Member of the Maryland Senate from the Cecil County district
- In office 1886–1890
- Preceded by: Levi R. Mearns
- Succeeded by: John S. Wirt

Personal details
- Born: December 11, 1844 near Elkton, Maryland, U.S.
- Died: April 11, 1895 (aged 50) Elkton, Maryland, U.S.
- Resting place: Elkton Cemetery Elkton, Maryland, U.S.
- Party: Democratic
- Spouse: Jeanette Pearce
- Children: 4
- Parent: Hiram McCullough (father);
- Alma mater: Princeton College
- Occupation: Politician; lawyer;

= Clinton McCullough =

American politician and lawyer (1844–1895)

Clinton McCullough (December 11, 1844 – April 11, 1895) was an American politician and lawyer from Maryland. He served as a member of the Maryland Senate, representing Cecil County from 1886 to 1890.

==Early life==
Clinton McCullough was born on December 11, 1844, at "Bell Hill" near Elkton, Maryland, to Hiram McCullough. His mother's maiden name was Ricketts. His father was a U.S. congressman. He was educated at Elkton Academy. He graduated from Princeton College in 1864. He read law at his father's office and was admitted to the bar in 1866.

==Career==
McCullough was elected as state's attorney in 1871 and 1875. McCullough was a Democrat. He was a member of the Maryland Senate, representing Cecil County, from 1886 to 1890. He was appointed auditor in chancery.
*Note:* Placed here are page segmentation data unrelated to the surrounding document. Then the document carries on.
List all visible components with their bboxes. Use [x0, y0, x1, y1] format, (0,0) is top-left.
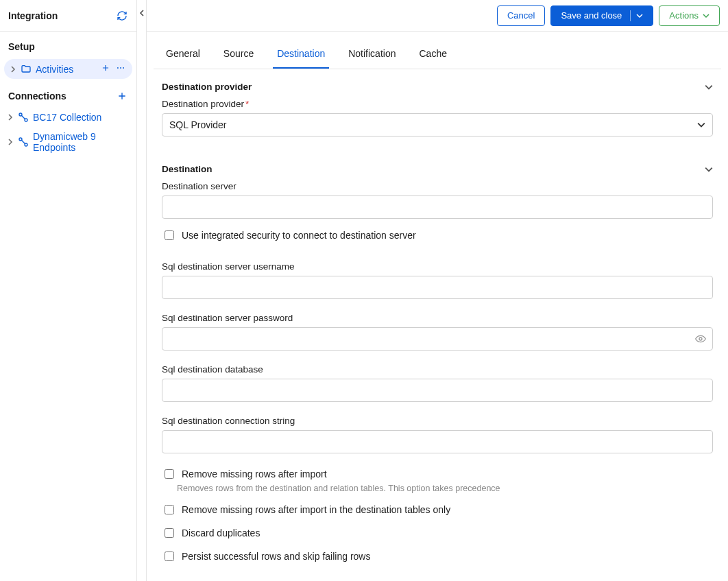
integrated-security-row: Use integrated security to connect to de…	[162, 228, 713, 242]
integrated-security-checkbox[interactable]	[165, 230, 174, 240]
sidebar-item-label: Dynamicweb 9 Endpoints	[33, 131, 130, 153]
persist-row: Persist successful rows and skip failing…	[162, 549, 713, 563]
section-destination-provider: Destination provider Destination provide…	[154, 82, 721, 137]
button-divider	[630, 10, 631, 21]
chevron-right-icon	[7, 139, 14, 145]
svg-point-7	[699, 337, 702, 340]
remove-missing-label: Remove missing rows after import	[182, 469, 327, 479]
select-value: SQL Provider	[169, 119, 227, 130]
svg-point-0	[117, 67, 119, 69]
sidebar-item-label: Activities	[36, 64, 97, 75]
discard-duplicates-label: Discard duplicates	[182, 527, 260, 538]
destination-server-input[interactable]	[162, 195, 713, 219]
field-label-text: Destination provider	[162, 99, 244, 109]
remove-missing-help: Removes rows from the destination and re…	[177, 484, 713, 493]
remove-missing-row: Remove missing rows after import	[162, 467, 713, 481]
actions-button-label: Actions	[669, 10, 699, 21]
chevron-down-icon	[697, 121, 705, 129]
destination-provider-select[interactable]: SQL Provider	[162, 113, 713, 137]
field-label-username: Sql destination server username	[162, 261, 713, 272]
sidebar-item-label: BC17 Collection	[33, 112, 130, 123]
database-input[interactable]	[162, 379, 713, 402]
save-and-close-label: Save and close	[561, 10, 622, 21]
plus-icon[interactable]	[116, 90, 128, 102]
content: General Source Destination Notification …	[147, 32, 728, 581]
chevron-down-icon	[636, 12, 643, 19]
sidebar-section-setup-label: Setup	[8, 41, 35, 52]
plus-icon[interactable]	[101, 63, 110, 75]
save-and-close-button[interactable]: Save and close	[550, 5, 653, 26]
endpoint-icon	[18, 112, 29, 123]
required-asterisk: *	[245, 99, 249, 109]
chevron-down-icon[interactable]	[705, 165, 713, 174]
persist-checkbox[interactable]	[165, 552, 174, 561]
field-label-password: Sql destination server password	[162, 313, 713, 323]
sidebar-section-connections: Connections	[0, 80, 136, 108]
refresh-icon[interactable]	[116, 10, 128, 22]
eye-icon[interactable]	[695, 333, 706, 344]
main: Cancel Save and close Actions General So…	[147, 0, 728, 581]
field-label-server: Destination server	[162, 181, 713, 191]
field-label-provider: Destination provider*	[162, 99, 713, 109]
actions-button[interactable]: Actions	[659, 5, 720, 26]
section-header: Destination provider	[162, 82, 713, 92]
sidebar-section-connections-label: Connections	[8, 91, 66, 102]
chevron-right-icon	[7, 114, 14, 121]
sidebar-item-bc17[interactable]: BC17 Collection	[0, 108, 136, 127]
svg-point-1	[120, 67, 121, 69]
discard-duplicates-checkbox[interactable]	[165, 528, 174, 538]
password-input[interactable]	[162, 327, 713, 351]
cancel-button-label: Cancel	[507, 10, 535, 21]
sidebar-item-dw9[interactable]: Dynamicweb 9 Endpoints	[0, 127, 136, 157]
sidebar-header: Integration	[0, 0, 136, 32]
tab-cache[interactable]: Cache	[415, 38, 450, 69]
section-header-label: Destination	[162, 164, 213, 174]
tabs: General Source Destination Notification …	[154, 38, 721, 69]
endpoint-icon	[18, 137, 29, 147]
chevron-down-icon[interactable]	[705, 83, 713, 91]
remove-missing-checkbox[interactable]	[165, 469, 174, 479]
chevron-right-icon	[10, 66, 16, 73]
folder-icon	[21, 64, 32, 75]
sidebar-item-activities[interactable]: Activities	[4, 59, 132, 79]
remove-missing-dest-only-label: Remove missing rows after import in the …	[182, 504, 450, 515]
section-header-label: Destination provider	[162, 82, 252, 92]
section-destination: Destination Destination server Use integ…	[154, 164, 721, 563]
sidebar-section-setup: Setup	[0, 32, 136, 58]
tab-destination[interactable]: Destination	[273, 38, 329, 69]
more-icon[interactable]	[116, 63, 125, 75]
username-input[interactable]	[162, 276, 713, 299]
remove-missing-dest-only-checkbox[interactable]	[165, 505, 174, 514]
sidebar-title: Integration	[8, 10, 58, 21]
remove-missing-dest-only-row: Remove missing rows after import in the …	[162, 503, 713, 517]
chevron-down-icon	[703, 12, 709, 19]
discard-duplicates-row: Discard duplicates	[162, 526, 713, 540]
integrated-security-label: Use integrated security to connect to de…	[182, 230, 416, 241]
collapse-panel-button[interactable]	[137, 0, 147, 581]
persist-label: Persist successful rows and skip failing…	[182, 551, 370, 562]
sidebar: Integration Setup Activities	[0, 0, 137, 581]
field-label-database: Sql destination database	[162, 364, 713, 375]
cancel-button[interactable]: Cancel	[497, 5, 545, 26]
tab-notification[interactable]: Notification	[344, 38, 400, 69]
section-header: Destination	[162, 164, 713, 174]
field-label-connstring: Sql destination connection string	[162, 416, 713, 426]
tab-general[interactable]: General	[162, 38, 204, 69]
topbar: Cancel Save and close Actions	[147, 0, 728, 32]
connstring-input[interactable]	[162, 430, 713, 453]
tab-source[interactable]: Source	[219, 38, 258, 69]
svg-point-2	[123, 67, 124, 69]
McCullough had a law office at North Street in Elkton. He was an attorney for the Mutual Building Association of Cecil County.

McCullough served on the board of trustees of Elkton Academy at the time of his death. He was a member of the board of managers of the Mutual Insurance Company.

==Personal life==
McCullough married Jeanette Pearce, daughter of Matthew C. Pierce and niece of John C. Groome. They had four sons, Clinton Jr., Matthew, Hiram and Groome.

McCullough died of heart disease on April 11, 1895, at his home in Elkton. He was buried at the family lot in Elkton Cemetery.